Termina, insomma, il grande mito galileiano di una natura scritta in caratteri matematici e anche
quello della corrispondenza tra mondo fisico e matematica.

MOMENTO DRAMMATICO.
Ma il momento più drammatico della crisi profonda della matematica, a livello persino di identità, è
segnato dall’opera di Kurt Gödel, in particolare dal suo famoso teorema del 1931.
Questi dimostrò che non era affatto vero quanto sostenuto da Hilbert, e cioè che ogni problema
matematico fosse risolvibile in senso positivo o negativo, ma diede il primo esempio di una
proposizione indimostrabile. E in senso più generale dimostrò la indimostrabilità di certe
proposizioni matematiche. Da ciò ne consegue che «nessun sistema formale, che si supponga non
contraddittorio, può contenere in sé la dimostrazione della propria non contraddittorietà».
Insomma, il teorema di Gödel stabilisce l’impossibilità di garantire la non contraddittorietà della
matematica restando all’interno della matematica stessa. Sembra un paradosso, ma la forza della
matematica che doveva consistere nella sua capacità di dimostrare ogni affermazione logicamente,
giunge ora a dimostrare semplicemente la propria incapacità a dimostrare. Un’atmosfera da
tragedia, con Gödel nel ruolo di Euripide.
Occorre aggiungere che Gödel è convinto (e la convinzione non dipende dalla dimostrazione,
appartiene semmai al credo) che la matematica si occupi di enti non localizzati nel tempo e nello
spazio, tali tuttavia da dover essere considerati esistenti, e dotati di esistenza autonoma.
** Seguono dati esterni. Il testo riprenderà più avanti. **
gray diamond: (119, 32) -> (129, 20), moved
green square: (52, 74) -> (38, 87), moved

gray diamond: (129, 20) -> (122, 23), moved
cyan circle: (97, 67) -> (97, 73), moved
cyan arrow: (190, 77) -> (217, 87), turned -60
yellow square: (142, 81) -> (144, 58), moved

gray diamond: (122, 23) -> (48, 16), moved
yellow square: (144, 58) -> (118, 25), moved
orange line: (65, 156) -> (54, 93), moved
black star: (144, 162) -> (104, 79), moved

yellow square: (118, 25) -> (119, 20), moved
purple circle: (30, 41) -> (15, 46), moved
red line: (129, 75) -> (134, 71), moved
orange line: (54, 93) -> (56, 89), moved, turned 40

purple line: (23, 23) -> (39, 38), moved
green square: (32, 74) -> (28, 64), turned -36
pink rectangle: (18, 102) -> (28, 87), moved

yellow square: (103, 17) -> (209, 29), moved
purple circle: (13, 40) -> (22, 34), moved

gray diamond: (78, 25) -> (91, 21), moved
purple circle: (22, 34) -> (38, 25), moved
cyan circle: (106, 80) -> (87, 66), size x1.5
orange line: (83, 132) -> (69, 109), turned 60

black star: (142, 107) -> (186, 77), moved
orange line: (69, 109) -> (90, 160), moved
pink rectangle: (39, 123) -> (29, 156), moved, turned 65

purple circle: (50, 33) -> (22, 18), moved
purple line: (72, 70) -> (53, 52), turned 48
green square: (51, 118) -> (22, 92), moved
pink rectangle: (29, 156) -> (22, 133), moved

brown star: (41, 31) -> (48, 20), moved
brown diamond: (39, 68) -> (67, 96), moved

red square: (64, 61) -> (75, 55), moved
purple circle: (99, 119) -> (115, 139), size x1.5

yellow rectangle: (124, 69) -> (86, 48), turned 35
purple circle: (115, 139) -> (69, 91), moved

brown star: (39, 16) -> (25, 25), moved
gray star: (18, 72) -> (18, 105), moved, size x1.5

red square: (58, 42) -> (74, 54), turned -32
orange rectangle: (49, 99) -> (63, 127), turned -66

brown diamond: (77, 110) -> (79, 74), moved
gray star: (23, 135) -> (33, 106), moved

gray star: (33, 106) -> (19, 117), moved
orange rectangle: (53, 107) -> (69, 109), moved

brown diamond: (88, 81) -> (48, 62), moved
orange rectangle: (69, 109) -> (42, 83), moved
E sullo sfondo ritorna anche con forza il pensiero di Platone.

EPICRISI.
Dovreste avvertire a questo punto del viaggio una sensazione di distruzione (se appartenete ai
tragici) o almeno un’atmosfera satirica (se amate la commedia e i colpi di scena, la stessa dei viaggi
di Gulliver). In ogni caso si profila lo strano destino dell’uomo che crede di poter capire il mondo e
d’un tratto si accorge trattarsi di una pura illusione. La crisi della matematica ha il senso del crollo
di quelle colonne che annunciano il "muoia Sansone e tutti i Filistei".
Una sensazione che dovrebbe metterci come attorno al fuoco di un caminetto acceso, la sera, per
riposarsi dal viaggio e meditare sul bisogno di sapere e sulla impressione, dopo aver visto tante
cose, di non aver ancora trovato ciò che si cerca. Io mi sento come chi ha visitato una vasta area
archeologica, ha immaginato una grandezza passata ridotta adesso a sole macerie. Forse questo è
semplicemente l’uomo. Ma il viaggio è appena incominciato. E siamo sulla scia dei princìpi, quei
principi che alla fine cercheremo di trovare dentro ciascuno di noi.